IBM is strongly backing the EU’s Horizon 2020 project, which will run from 2014 to 2020 with a €20 billion budget and the aim of creating new growth and employment. IBM’s credibility as a player within the project includes its $60 billion investment in R&D worldwide since 2000, its 5k R&D staff in Europe, its well-established labs in Böblingen, Zurich and Hursley (as well as its Haifa and recently-opened Smart Cities lab in Dublin) and its software development labs in Prague, Hoisy-Le-Grand, Cork, Galway, Dublin, Rome, Krakow, Geneva and Manchester.
Rich’s presentation ended with his prediction that IBM’s Watson and developments in cognitive computing will come to Europe. We note that most developments to date have been US-based.
Some Conclusions – IBM Is Well-Positioned For Withstanding The Euro Crunch Recession
IBM has succeeded in putting more of its resources in front of customers – a key aim of its decision to walk away from its Paris-based EMEA structure many years ago. Its decision to set up a Europe region with Rich at its head should help it improve its co-ordination of resources from its regional IOT structure, which we found difficult to understand. His presentation demonstrated however that IBM remains a top-down organisation and he was at pains to demonstrate the close fit between its global strategy and his regional implementation. We often think about the STG group in our research – but he reminds us of how Global Services have helped expand IBM’s relevance into new areas.
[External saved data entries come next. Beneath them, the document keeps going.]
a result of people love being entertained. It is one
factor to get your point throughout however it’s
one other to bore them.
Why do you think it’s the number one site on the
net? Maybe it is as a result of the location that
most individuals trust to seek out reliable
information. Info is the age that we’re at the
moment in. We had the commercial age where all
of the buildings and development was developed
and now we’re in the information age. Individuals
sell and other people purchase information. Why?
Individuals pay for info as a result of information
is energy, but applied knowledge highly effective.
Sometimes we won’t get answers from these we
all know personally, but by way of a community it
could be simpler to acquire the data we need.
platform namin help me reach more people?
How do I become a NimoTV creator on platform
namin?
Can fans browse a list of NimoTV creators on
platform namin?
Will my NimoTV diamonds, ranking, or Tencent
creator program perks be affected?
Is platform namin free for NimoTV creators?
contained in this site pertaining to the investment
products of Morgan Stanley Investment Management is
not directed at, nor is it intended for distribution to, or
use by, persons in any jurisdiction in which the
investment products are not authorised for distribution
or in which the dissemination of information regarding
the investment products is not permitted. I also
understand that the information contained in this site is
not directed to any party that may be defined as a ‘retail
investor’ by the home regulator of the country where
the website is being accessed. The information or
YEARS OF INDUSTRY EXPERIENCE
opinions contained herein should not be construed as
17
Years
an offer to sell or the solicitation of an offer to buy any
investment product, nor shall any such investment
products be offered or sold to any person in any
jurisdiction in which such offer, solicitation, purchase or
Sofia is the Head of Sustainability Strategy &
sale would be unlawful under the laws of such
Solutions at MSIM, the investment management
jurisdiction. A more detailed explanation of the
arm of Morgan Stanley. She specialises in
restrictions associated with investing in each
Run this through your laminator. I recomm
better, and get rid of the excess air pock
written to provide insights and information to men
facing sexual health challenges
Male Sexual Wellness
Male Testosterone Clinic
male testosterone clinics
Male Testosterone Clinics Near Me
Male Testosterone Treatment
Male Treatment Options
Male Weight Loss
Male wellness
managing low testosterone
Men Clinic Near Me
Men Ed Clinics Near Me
Smarter everything, Analytics and Cloud are driven more by users’ business objectives than their technical choices – especially in Europe, where IT is often under-represented at the board level than in the US.
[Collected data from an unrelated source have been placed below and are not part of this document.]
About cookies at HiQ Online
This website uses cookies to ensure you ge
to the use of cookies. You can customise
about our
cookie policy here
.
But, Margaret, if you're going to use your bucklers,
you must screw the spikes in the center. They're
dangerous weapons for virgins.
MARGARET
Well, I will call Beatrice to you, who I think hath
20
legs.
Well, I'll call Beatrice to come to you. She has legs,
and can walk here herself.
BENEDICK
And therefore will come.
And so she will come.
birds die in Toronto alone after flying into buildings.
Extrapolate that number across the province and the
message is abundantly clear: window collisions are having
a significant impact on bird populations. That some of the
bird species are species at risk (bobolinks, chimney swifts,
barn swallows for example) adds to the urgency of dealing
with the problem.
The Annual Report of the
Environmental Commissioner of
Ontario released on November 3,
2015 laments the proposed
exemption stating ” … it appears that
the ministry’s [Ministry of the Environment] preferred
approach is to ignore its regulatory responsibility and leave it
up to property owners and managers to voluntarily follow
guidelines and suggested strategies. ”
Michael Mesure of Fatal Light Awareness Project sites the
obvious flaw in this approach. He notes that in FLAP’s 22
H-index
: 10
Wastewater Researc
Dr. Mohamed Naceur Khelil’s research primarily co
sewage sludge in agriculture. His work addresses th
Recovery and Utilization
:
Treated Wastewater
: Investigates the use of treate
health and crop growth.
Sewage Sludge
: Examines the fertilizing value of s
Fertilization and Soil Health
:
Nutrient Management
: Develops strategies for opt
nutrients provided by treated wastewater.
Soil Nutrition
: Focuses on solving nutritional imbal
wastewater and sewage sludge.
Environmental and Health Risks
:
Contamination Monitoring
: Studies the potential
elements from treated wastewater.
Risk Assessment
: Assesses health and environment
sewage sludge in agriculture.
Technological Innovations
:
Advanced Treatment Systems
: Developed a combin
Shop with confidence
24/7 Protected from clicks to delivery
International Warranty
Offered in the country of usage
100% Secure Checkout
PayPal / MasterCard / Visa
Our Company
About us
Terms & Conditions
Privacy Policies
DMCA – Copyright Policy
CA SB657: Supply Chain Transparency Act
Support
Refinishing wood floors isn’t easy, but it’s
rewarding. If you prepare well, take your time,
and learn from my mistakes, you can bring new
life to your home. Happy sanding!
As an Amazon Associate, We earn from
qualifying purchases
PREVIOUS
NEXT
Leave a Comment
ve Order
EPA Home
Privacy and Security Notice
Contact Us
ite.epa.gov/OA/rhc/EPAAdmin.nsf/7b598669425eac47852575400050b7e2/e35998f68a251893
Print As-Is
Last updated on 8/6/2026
We don’t envy Rich’s job in 2013 because, despite IBM’s deep resources, experience and relevance, we’re in the middle of a difficult Euro Crunch recession. It will need to stress its ‘spend to save’ credentials to win business beyond the 5-year payback expected by Sunderland City Council.
It will no doubt take advantage of investment funds governments will make in economic growth (especially in its support for Horizon 2020 and its Smarter City activities): however these will be hard to find in 2013 as austerity and cuts continue in the attempt to beat down sovereign debt.
This was an impressive statement of direction, illustrating the fantastic consistency of IBM’s approach. As always we will be following how things go in 2013.